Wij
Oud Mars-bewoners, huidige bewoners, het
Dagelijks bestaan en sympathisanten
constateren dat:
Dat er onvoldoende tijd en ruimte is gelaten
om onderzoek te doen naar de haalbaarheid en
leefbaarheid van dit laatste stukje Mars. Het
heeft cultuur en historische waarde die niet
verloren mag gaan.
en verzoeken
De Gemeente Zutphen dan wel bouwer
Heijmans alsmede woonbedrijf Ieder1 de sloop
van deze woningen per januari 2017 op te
= = = =
* [WHAT THE TASK REQUIRES]: For each record above, output it exactly as written.

* [SOLUTION TO THIS TASK]:
Wij
Oud Mars-bewoners, huidige bewoners, het
Dagelijks bestaan en sympathisanten
constateren dat:
Dat er onvoldoende tijd en ruimte is gelaten
om onderzoek te doen naar de haalbaarheid en
leefbaarheid van dit laatste stukje Mars. Het
heeft cultuur en historische waarde die niet
verloren mag gaan.
en verzoeken
De Gemeente Zutphen dan wel bouwer
Heijmans alsmede woonbedrijf Ieder1 de sloop
van deze woningen per januari 2017 op te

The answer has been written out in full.